→ RECORDS FOR THIS TASK:
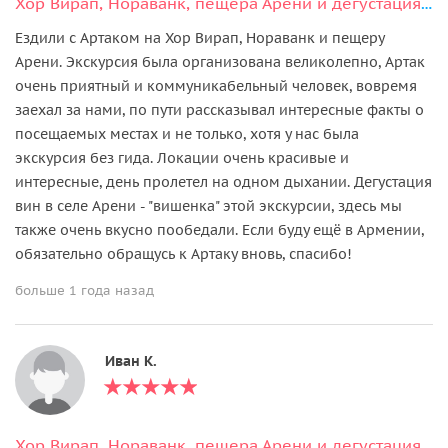
Хор Вирап, Нораванк, пещера Арени и дегустация вин
Ездили с Артаком на Хор Вирап, Нораванк и пещеру
Арени. Экскурсия была организована великолепно, Артак
очень приятный и коммуникабельный человек, вовремя
заехал за нами, по пути рассказывал интересные факты о
посещаемых местах и не только, хотя у нас была
экскурсия без гида. Локации очень красивые и
интересные, день пролетел на одном дыхании. Дегустация
вин в селе Арени - "вишенка" этой экскурсии, здесь мы
также очень вкусно пообедали. Если буду ещё в Армении,
обязательно обращусь к Артаку вновь, спасибо!
больше 1 года назад
Иван К.
Хор Вирап, Нораванк, пещера Арени и дегустация вин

→ TASK GOAL: Look above for the line that contains "вин в селе Арени". That line and every line after it through the end of the data must be written out exactly, with nothing else.

→ TASK RESPONSE:
вин в селе Арени - "вишенка" этой экскурсии, здесь мы
также очень вкусно пообедали. Если буду ещё в Армении,
обязательно обращусь к Артаку вновь, спасибо!
больше 1 года назад
Иван К.
Хор Вирап, Нораванк, пещера Арени и дегустация вин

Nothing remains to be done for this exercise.